The report said that while inspectors no longer observed overt drug use on the wings, one in four prisoners were still testing positive for drugs.

It added a good range of actions had been implemented, including a new team to carry out "suspicion-based searching".

However, it added: "The need for electronic body scanners to identify contraband concealed by prisoners on entry to the prison and additional mail scanning equipment to detect letters impregnated with illegal substances had been identified.

"However, to date the prison's bids for funding for this equipment had been unsuccessful."

Mr Clarke said: "I found it inexplicable that the prison had been unable to secure funding for equipment such as a body scanner to help them stop drugs entering the prison."

'Likely to fail'

Last year's inspection found the prison was "fundamentally unsafe", with many prisoners and staff living and working in fear.

But following the latest visit, Mr Clarke said relationships between staff and prisoners had improved and the prison felt "more ordered and controlled".

Of the nine recommendations looked at, inspectors found reasonable progress had been made in five and insufficient progress in three.

Image source, HM Inspectorate of Prisons
Image caption,

An inspection in 2018 found flooded and damaged cells

It also found no meaningful progress had been made over a recommendation to implement a strategy to help sex offenders address their behaviour.

Mr Clarke warned its sex offenders strategy was "unrealistic and likely to fail" as it had no support from the wider HM Prison and Probation Service.

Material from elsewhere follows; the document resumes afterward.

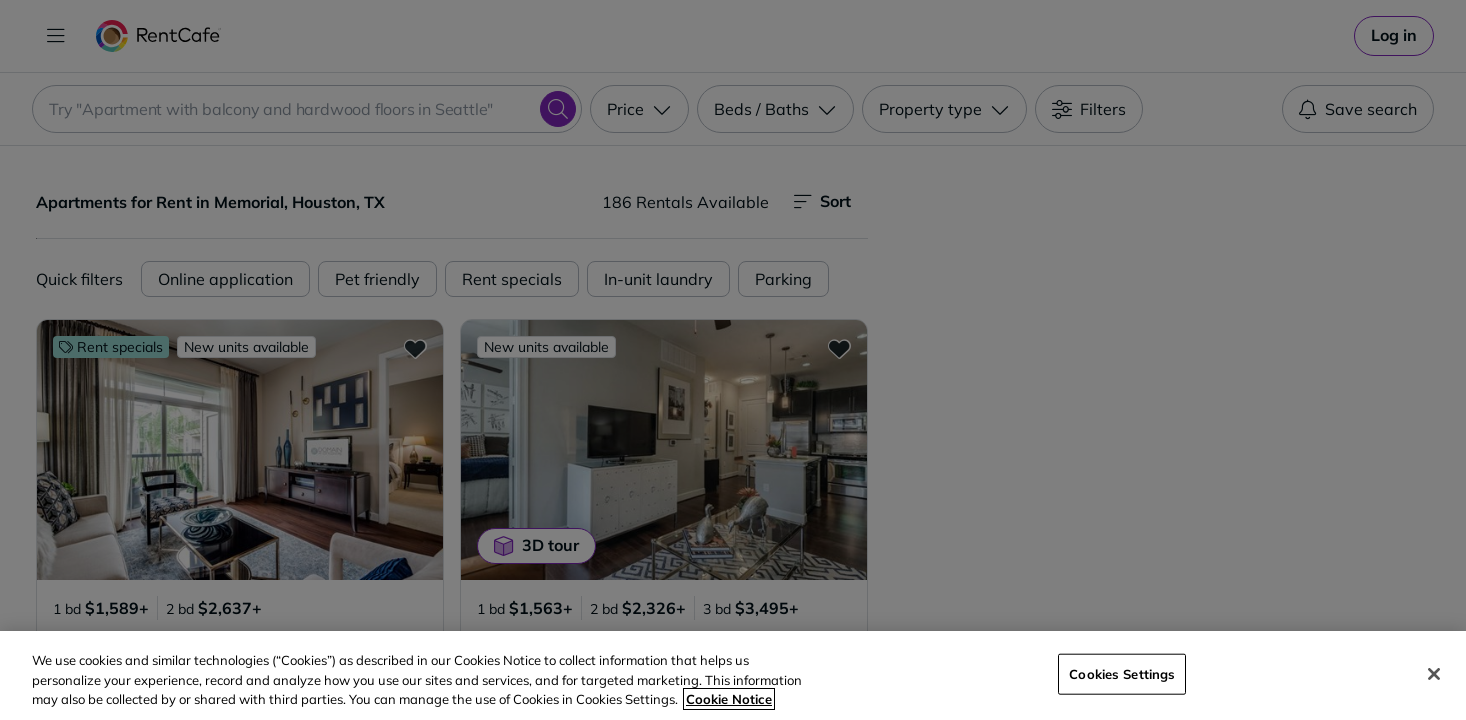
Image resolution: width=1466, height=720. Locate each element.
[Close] (1434, 674)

He said: "There is no doubt that the prison faces a long journey of recovery. It is very clear that the governor, through his vision and very visible leadership, has energised the staff and undoubted pride and optimism are emerging around the prison."

Roger Swindells, chair of the prison's independent monitoring board, said plans put in place to support sex offenders, needed to be "monitored and challenged".

He said there had been "significant improvement in the way in which acts of violence are now investigated" and added the board could see "visible and tangible efforts to both disrupt the supply of drugs into the prison".